[[ Dataset entries open ]]

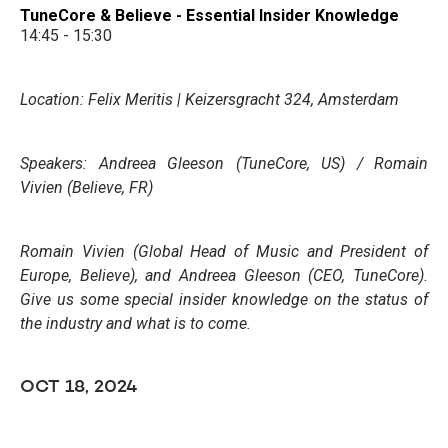
TuneCore & Believe - Essential Insider Knowledge
14:45 - 15:30
Location: Felix Meritis | Keizersgracht 324, Amsterdam
Speakers: Andreea Gleeson (TuneCore, US) / Romain
Vivien (Believe, FR)
Romain Vivien (Global Head of Music and President of
Europe, Believe), and Andreea Gleeson (CEO, TuneCore).
Give us some special insider knowledge on the status of
the industry and what is to come.
OCT 18, 2024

[[ Dataset entries closed ]]

● **What this task involves**
Could you retype the records above exactly, omitting the pictures?

● **Task response**
TuneCore & Believe - Essential Insider Knowledge
14:45 - 15:30
Location: Felix Meritis | Keizersgracht 324, Amsterdam
Speakers: Andreea Gleeson (TuneCore, US) / Romain
Vivien (Believe, FR)
Romain Vivien (Global Head of Music and President of
Europe, Believe), and Andreea Gleeson (CEO, TuneCore).
Give us some special insider knowledge on the status of
the industry and what is to come.
OCT 18, 2024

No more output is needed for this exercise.